Finally!
function u = layout(L, M)
% finds a layout for the graph G(L, M) using Halls energy
% L is the laplacian of the graph G
% M is the mass matrix
% calculate composite graph
B = M^(-1/2) * L * M^(-1/2) ;
% v = M^(-1/2) * u
% insert approprate algorithm here [Lanczos, RQI, PI, ACE]
[v, d] = eig(B) ;
% u are the resulting eigenvectors
% disgard the first column
% the second column is the Fiedler vector
% subsequent columns are the coordinates in n-space
u = M^(1/2) * v ;
end
So for anyone (especially those who wish they did better than a 50 average in first year maths) trying to wrap their heads around Koren et al’s ACE algorithm, the key is that it’s 2 paragraphs identifying the actual method used and 36.5 pages describing a way to make it really fast.

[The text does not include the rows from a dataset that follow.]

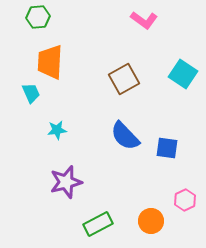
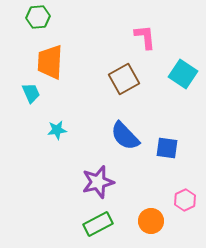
pink L-shape: moved 1 px right, 17 px down; rotated 132 degrees counterclockwise
purple star: moved 32 px right
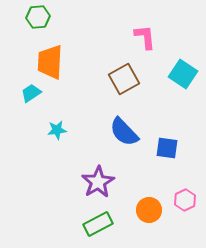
cyan trapezoid: rotated 100 degrees counterclockwise
blue semicircle: moved 1 px left, 4 px up
purple star: rotated 16 degrees counterclockwise
orange circle: moved 2 px left, 11 px up
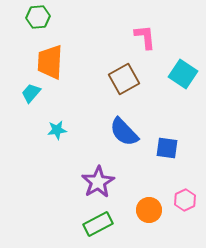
cyan trapezoid: rotated 15 degrees counterclockwise
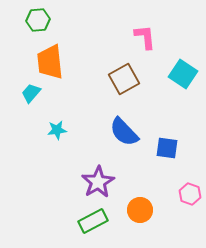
green hexagon: moved 3 px down
orange trapezoid: rotated 9 degrees counterclockwise
pink hexagon: moved 5 px right, 6 px up; rotated 15 degrees counterclockwise
orange circle: moved 9 px left
green rectangle: moved 5 px left, 3 px up
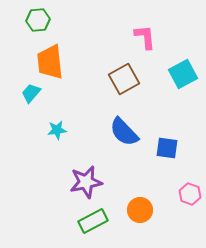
cyan square: rotated 28 degrees clockwise
purple star: moved 12 px left; rotated 20 degrees clockwise
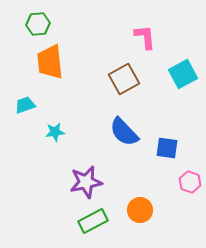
green hexagon: moved 4 px down
cyan trapezoid: moved 6 px left, 12 px down; rotated 30 degrees clockwise
cyan star: moved 2 px left, 2 px down
pink hexagon: moved 12 px up
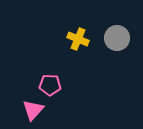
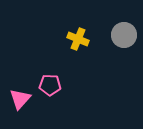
gray circle: moved 7 px right, 3 px up
pink triangle: moved 13 px left, 11 px up
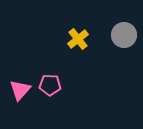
yellow cross: rotated 30 degrees clockwise
pink triangle: moved 9 px up
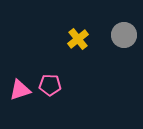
pink triangle: rotated 30 degrees clockwise
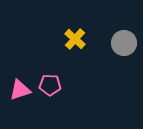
gray circle: moved 8 px down
yellow cross: moved 3 px left; rotated 10 degrees counterclockwise
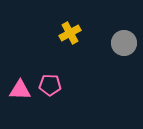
yellow cross: moved 5 px left, 6 px up; rotated 20 degrees clockwise
pink triangle: rotated 20 degrees clockwise
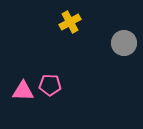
yellow cross: moved 11 px up
pink triangle: moved 3 px right, 1 px down
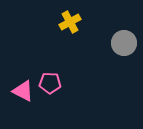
pink pentagon: moved 2 px up
pink triangle: rotated 25 degrees clockwise
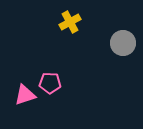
gray circle: moved 1 px left
pink triangle: moved 2 px right, 4 px down; rotated 45 degrees counterclockwise
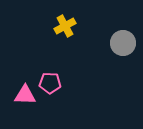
yellow cross: moved 5 px left, 4 px down
pink triangle: rotated 20 degrees clockwise
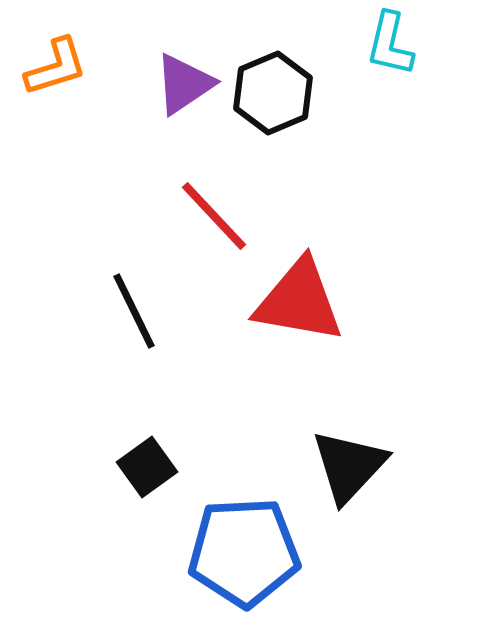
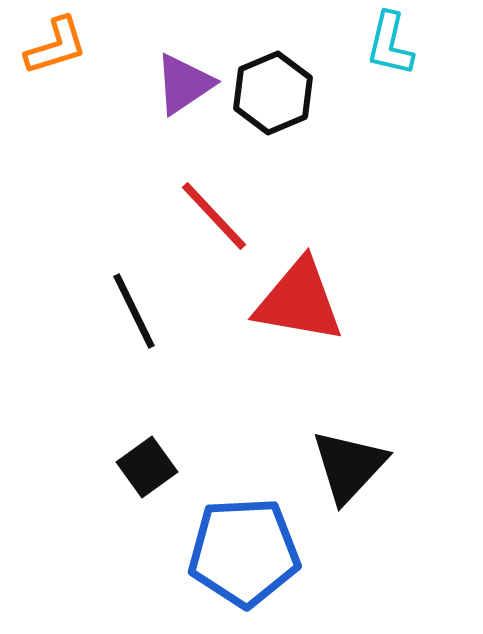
orange L-shape: moved 21 px up
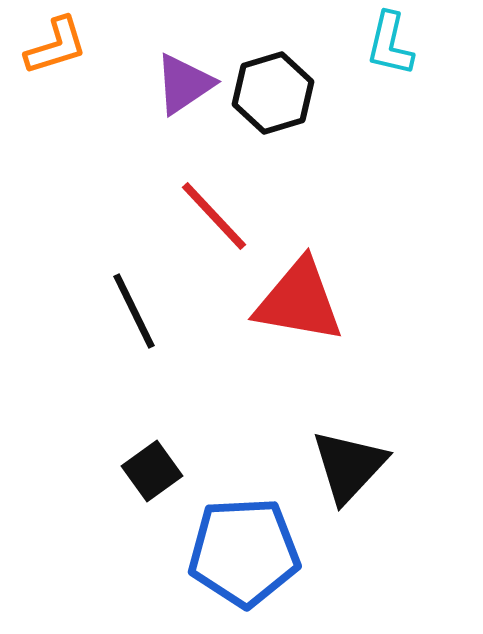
black hexagon: rotated 6 degrees clockwise
black square: moved 5 px right, 4 px down
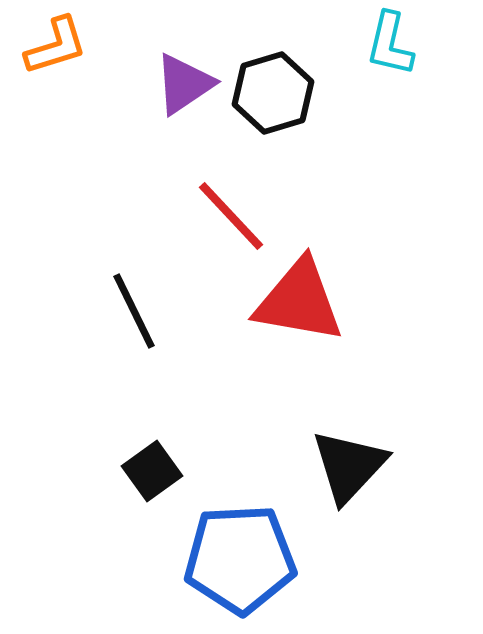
red line: moved 17 px right
blue pentagon: moved 4 px left, 7 px down
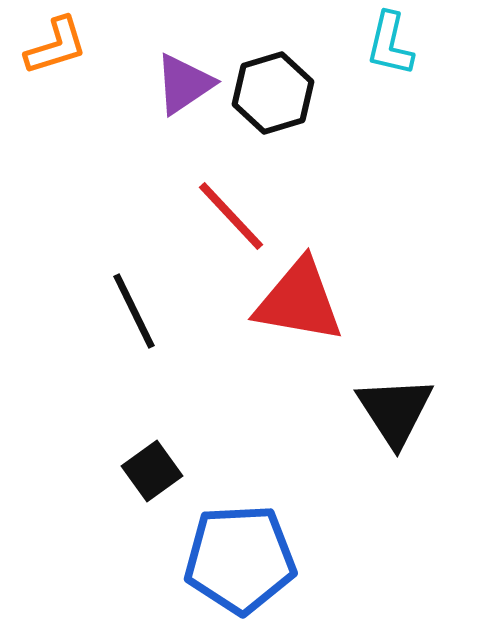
black triangle: moved 46 px right, 55 px up; rotated 16 degrees counterclockwise
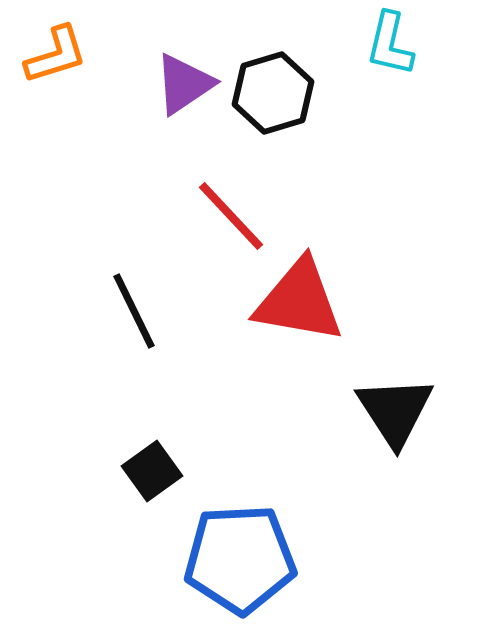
orange L-shape: moved 9 px down
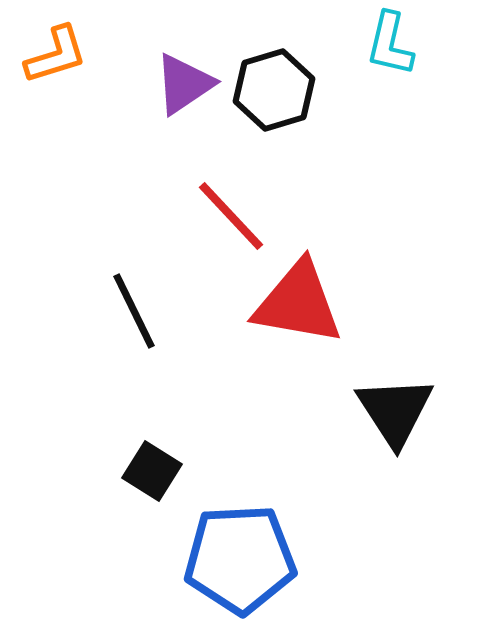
black hexagon: moved 1 px right, 3 px up
red triangle: moved 1 px left, 2 px down
black square: rotated 22 degrees counterclockwise
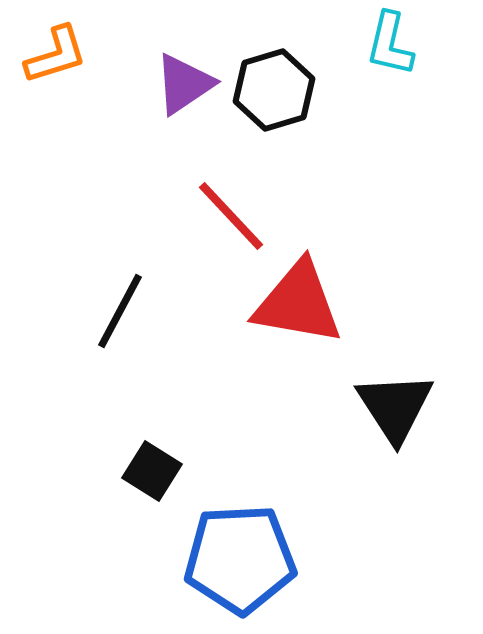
black line: moved 14 px left; rotated 54 degrees clockwise
black triangle: moved 4 px up
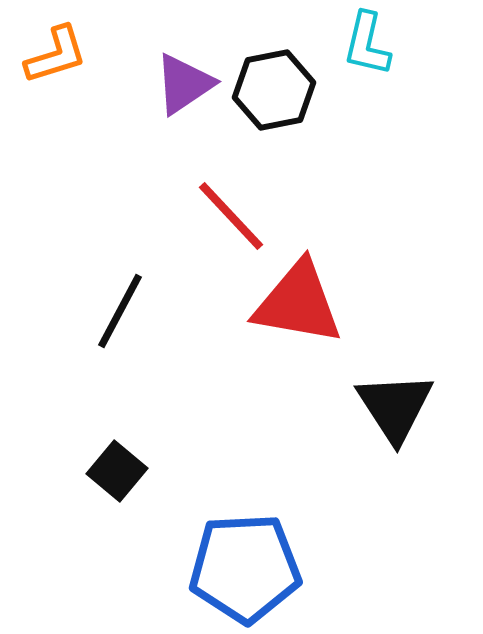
cyan L-shape: moved 23 px left
black hexagon: rotated 6 degrees clockwise
black square: moved 35 px left; rotated 8 degrees clockwise
blue pentagon: moved 5 px right, 9 px down
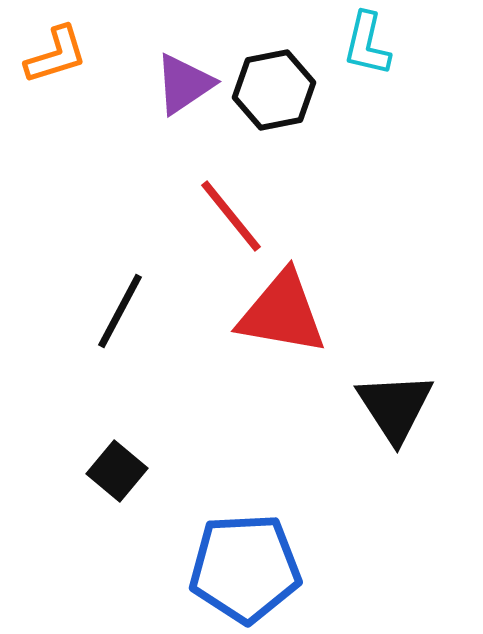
red line: rotated 4 degrees clockwise
red triangle: moved 16 px left, 10 px down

So, armed with this knowledge I now have something already significantly faster than the old iterative O(e^inf) physics model. Hooray for maths!
I just wish it hadn’t taken me a month or more to understand it :-)
So here’s some GNU Octave (and thus it probably works in Matlab too) that plots the example from the ACE paper:
L = [9 -5 0 -4 0;-5 17 -2 -7 -3; 0 -2 4 -2 0;-4 -7 -2 19 -6;0 -3 0 -6 9;]
M = eye(5)
u = layout(L, M)
x = u(:,2) ;
y = u(:,3) ;
plot([x(1);x(2)], [y(1);y(2)], "@16-;;",
[x(1);x(4)], [y(1);y(4)], "@16-;;",
[x(2);x(3)], [y(2);y(3)], "@16-;;",
[x(4);x(5)], [y(4);y(5)], "@16-;;",
[x(3);x(4)], [y(3);y(4)], "@16-;;",
[x(2);x(4)], [y(2);y(4)], "@16-;;",
[x(2);x(5)], [y(2);y(5)], "@16-;;")
Writing a plot function that iterates over the edge list (or for bonus points, the Laplacian) is left as an excercise for the reader.